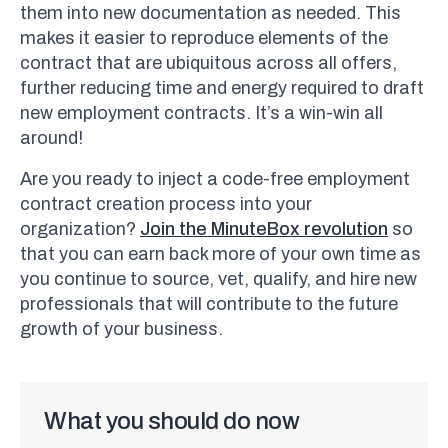
them into new documentation as needed. This
makes it easier to reproduce elements of the
contract that are ubiquitous across all offers,
further reducing time and energy required to draft
new employment contracts. It’s a win-win all
around!
Are you ready to inject a code-free employment
contract creation process into your
organization?
Join the MinuteBox revolution
so
that you can earn back more of your own time as
you continue to source, vet, qualify, and hire new
professionals that will contribute to the future
growth of your business.
What you should do now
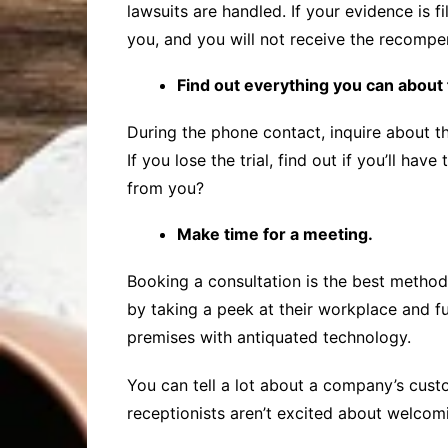
lawsuits are handled. If your evidence is fi
you, and you will not receive the recomp
Find out everything you can about 
During the phone contact, inquire about the 
If you lose the trial, find out if you’ll h
from you?
Make time for a meeting.
Booking a consultation is the best method to
by taking a peek at their workplace and fur
premises with antiquated technology.
You can tell a lot about a company’s custo
receptionists aren’t excited about welcom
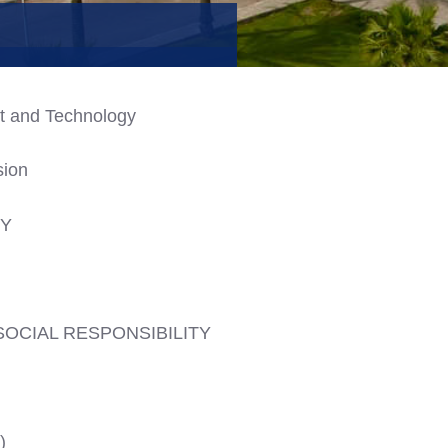
t and Technology
sion
CY
SOCIAL RESPONSIBILITY
)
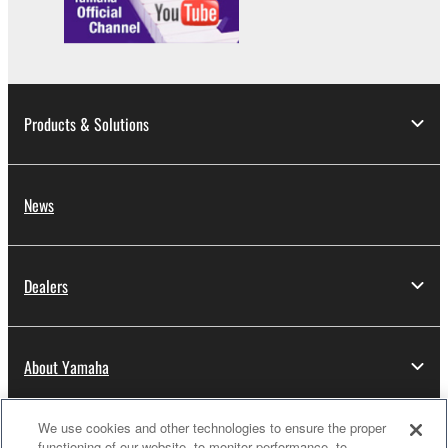
Products & Solutions
News
Dealers
About Yamaha
We use cookies and other technologies to ensure the proper
Thailand - English
functioning of our website, to monitor performance, to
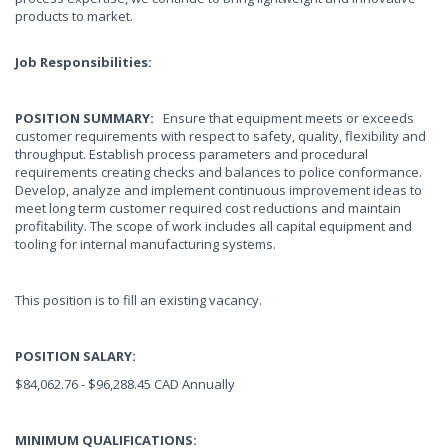
products to market.
Job Responsibilities:
POSITION SUMMARY:
Ensure that equipment meets or exceeds
customer requirements with respect to safety, quality, flexibility and
throughput. Establish process parameters and procedural
requirements creating checks and balances to police conformance.
Develop, analyze and implement continuous improvement ideas to
meet long term customer required cost reductions and maintain
profitability. The scope of work includes all capital equipment and
tooling for internal manufacturing systems.
This position is to fill an existing vacancy.
POSITION SALARY:
$84,062.76 - $96,288.45 CAD Annually
MINIMUM QUALIFICATIONS:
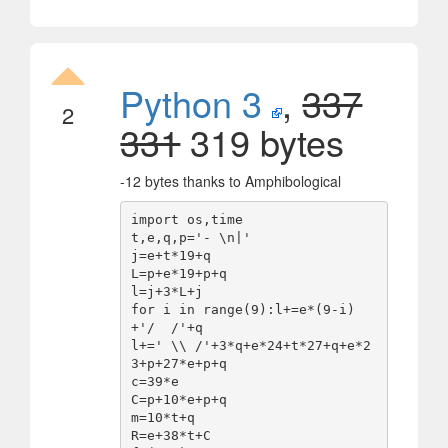
Python 3
,
337
2
331
319 bytes
-12 bytes thanks to Amphibological
import os,time

t,e,q,p='- \n|'

j=e+t*19+q

L=p+e*19+p+q

l=j+3*L+j

for i in range(9):l+=e*(9-i)
+'/  /'+q

l+=' \\ /'+3*q+e*24+t*27+q+e*2
3+p+27*e+p+q

c=39*e

C=p+10*e+p+q

m=10*t+q

R=e+38*t+C
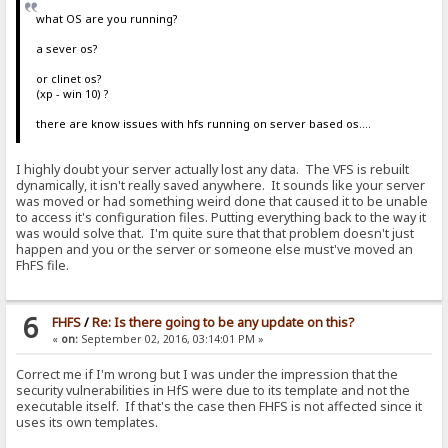
what OS are you running?
a sever os?
or clinet os?
(xp - win 10) ?
there are know issues with hfs running on server based os....
I highly doubt your server actually lost any data. The VFS is rebuilt
dynamically, it isn't really saved anywhere. It sounds like your server
was moved or had something weird done that caused it to be unable
to access it's configuration files. Putting everything back to the way it
was would solve that. I'm quite sure that that problem doesn't just
happen and you or the server or someone else must've moved an
FhFS file.
6
FHFS
/
Re: Is there going to be any update on this?
«
on:
September 02, 2016, 03:14:01 PM »
Correct me if I'm wrong but I was under the impression that the
security vulnerabilities in HfS were due to its template and not the
executable itself. If that's the case then FHFS is not affected since it
uses its own templates.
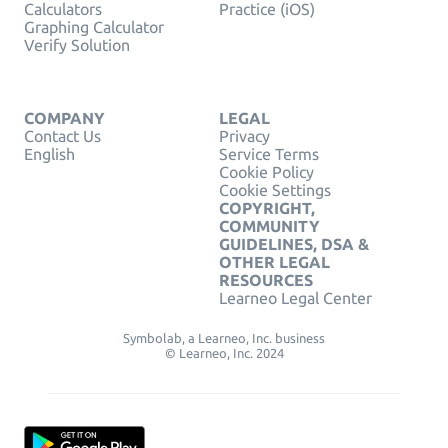
Calculators
Practice (iOS)
Graphing Calculator
Verify Solution
COMPANY
LEGAL
Contact Us
Privacy
English
Service Terms
Cookie Policy
Cookie Settings
COPYRIGHT,
COMMUNITY
GUIDELINES, DSA &
OTHER LEGAL
RESOURCES
Learneo Legal Center
Symbolab, a Learneo, Inc. business
© Learneo, Inc. 2024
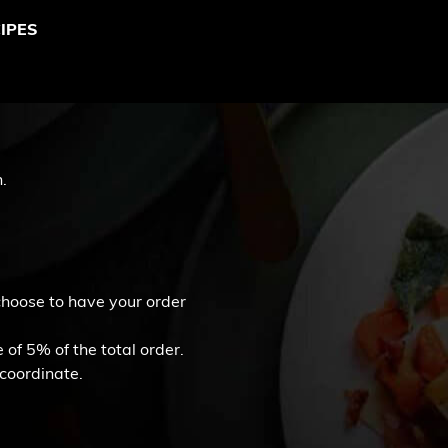
IPES
.
 choose to have your order
of 5% of the total order.
 coordinate.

* _DIRECTIONS FOR THIS TASK_
Lines containing the word "moved" must all be returned from the material above.

* _ANSWER BOX_
was moved or had something weird done that caused it to be unable
happen and you or the server or someone else must've moved an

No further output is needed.